Но вот наступило лето, я окончил техникум и собрал чемодан с вещами, книгами и документами, чтобы ехать поступать в Москву. Мне кажется, всю неотвратимость происходящего он понял только в тот момент. Мы шли пешком до автобусной остановки. Он ничего не говорил, мы оба молчали, но чувствовали бесповоротность происходящего.

Я уезжаю навсегда.

На автобусной остановке ко мне присоединился Игорь. Он тоже был с чемоданом и его тоже вышел провожать отец. Мы уезжали.

Под мерный стук вагонных колес хорошо думалось. Сначала закончились бесконечные шахтерские пригороды, и пошли поля. Донецкие просторы – это в основном степи, и только вдоль дорог стояли высокие тополя, леса начинались уже ближе к Харькову.

Мы ехали покорять Москву. Моя задача – поступить в МФТИ, была не из легких. Я поступал после четырех лет техникума, где учили в основном черчению и металлообработке – это было совсем не про высшую математику. Я много готовился, решил тонну задач, но все равно поступать на Физтех после техникума – редкая наглость. И тем не менее я был внутренне абсолютно спокоен и уверен в себе.
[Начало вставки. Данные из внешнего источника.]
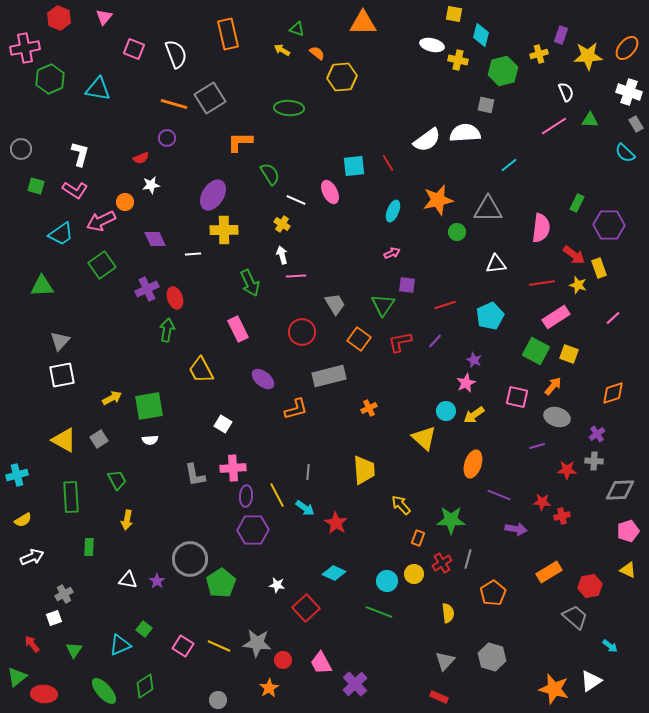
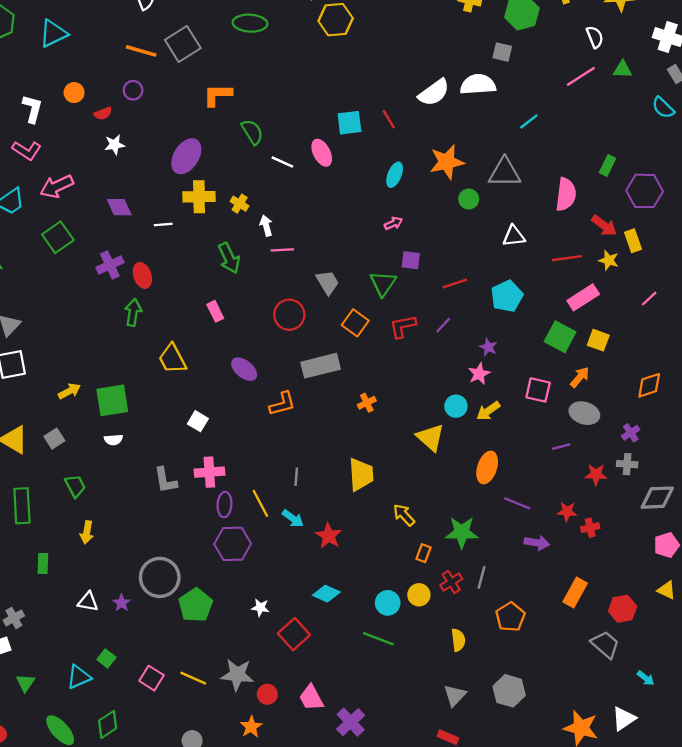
cyan triangle: (98, 89) -> (53, 34), turned -36
green ellipse: (289, 108) -> (250, 23), moved
orange circle: (125, 202) -> (74, 93), moved
yellow cross: (282, 224) -> (240, 204), moved
pink rectangle: (238, 329) -> (215, 311), size x0.7
orange rectangle: (549, 572) -> (575, 592), turned -30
Через центральную Россию поезд проходил ночью, и только под утро мы стали приближаться к столице. Поезда, вагоны и километры переплетающихся железнодорожных путей вели в Москву, в центр мира. На Курском вокзале мы с другом расстались, он поехал на Воробьевы горы искать общежитие МГУ, а я искать пригородный поезд на Долгопрудный.

В полупустом вагоне электрички сидели три или четыре молодых парня, таких же как и я: у каждого чемодан. Нас невозможно было ни с кем перепутать. Все мы ехали из разных концов страны покорять столицу.

Волнение нарастало.

P.S.

Это будет самый важный и главный экзамен в жизни. Всё, что случится потом, – все достижения, взлеты и падения, – будет лишь его следствием. Мы не чувствовали себя провинциалами и воспринимали Москву не как город, а как очередную высоту, которую нужно покорить.


Сочинение
(Июль 1984)

По русскому в школе у меня была тройка.

Хорошо шли математика и физика, а русский не шел. Я никак не мог усвоить правила русского языка. Где ставить запятые, а где не нужно. Как пишется то или иное слово. Если у тебя логический склад ума, это только мешает. В русском языке нет логики, тут не работает и интуиция. Нужно было запоминать фразы и слова, а я все время пытался «логически» угадывать. Нужно тут ставить запятую или нет? Нужен ли тут дефис? Логика не работала, а интуиция подводила, я не угадывал. В общем, у меня была тройка.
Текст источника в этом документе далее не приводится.